Geoffrey esoteric at 3times25.net
Fri Jan 20 11:25:28 EST 2006


docx at io.com wrote:
> On Fri, January 20, 2006 2:27 pm, Geoffrey said:
> 
>>I write perfect software all the time.  It always does exactly what I
>>code it to do.
> 
> 
> There are those who don't write code.  They buy code other folks have written.
>  Does your code do exactly what someone else wants it to?

Eventually..

>>The interesting thing I find about all this is that most open source
>>betas are as stable or more then their commercial alternatives.  A very
>>good example is Linux.  For the longest time I was running the
>>development kernel tree.   I rarely had any problems.  Windows on the
>>other hand....
> 
> Windows is something that many people are familiar with and does things "well
> enough".  They don't have to edit config files, get system information from
> arcane command line programs, or do anything besides point and click (and
> possibly download updates and install them, but folks are used to that by
> now).

Let's not turn this into a windows/Linux debate okay?  But, what you've 
said might have applied 5-10 years ago, not now.  There are a number of 
Linux distros that are point and click.  My daughter installed her own, 
my mother-in-law is on SuSE 10.1 and has been on SuSE since 7.3.
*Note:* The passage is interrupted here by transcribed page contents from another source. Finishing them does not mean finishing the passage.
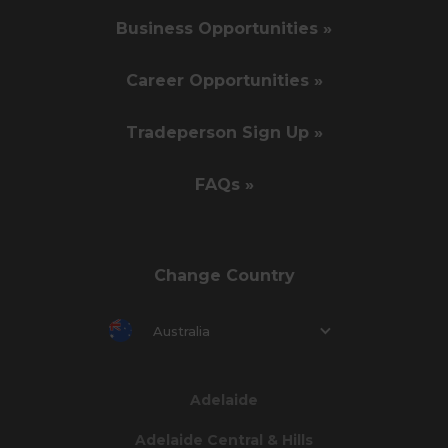
Business Opportunities »
Career Opportunities »
Tradeperson Sign Up »
FAQs »
Change Country
Australia
Adelaide
Adelaide Central & Hills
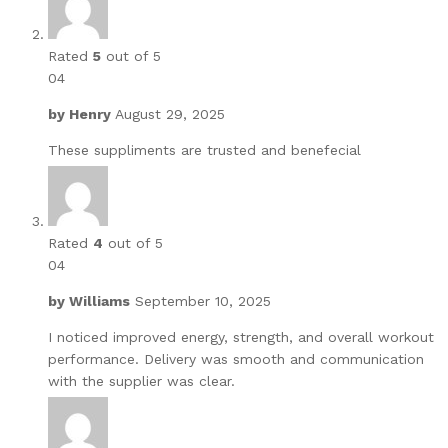
Rated
5
out of 5
04
by
Henry
August 29, 2025
These suppliments are trusted and benefecial
Rated
4
out of 5
04
by
Williams
September 10, 2025
I noticed improved energy, strength, and overall workout
performance. Delivery was smooth and communication
with the supplier was clear.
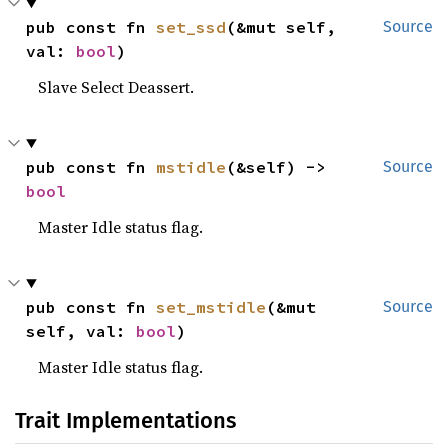
pub const fn 
set_ssd
(&mut self, 
Source
val: 
bool
)
Slave Select Deassert.
pub const fn 
mstidle
(&self) -> 
Source
bool
Master Idle status flag.
pub const fn 
set_mstidle
(&mut 
Source
self, val: 
bool
)
Master Idle status flag.
Trait Implementations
You need to update your knowledgebase.

> For geeks (and I number among that fold), getting Linux (and most any unix,
> for that matter) to do what we want is easy.  For Aunt May and Uncle Bob, it
> ain't that easy.  And when you're writing software targeted at replacing the
> operating system that Aunt May and Uncle Bob use, it better be as rock solid
> as possible, because the first couple of errors they run intow ill make them
> wonder "What the heck am I doing running this crap?  Let me just have my old
> computer back.  That worked."  It's not that they're getting more errors,
> necessarily, but that they're getting different errors they don't know how to
> work around.

Again, you post might have been accurate 10 years ago, not now.

> I believe that's the primary reason Wine is still in "beta".  It's really good
> code, but it hasn't fixed everything yet.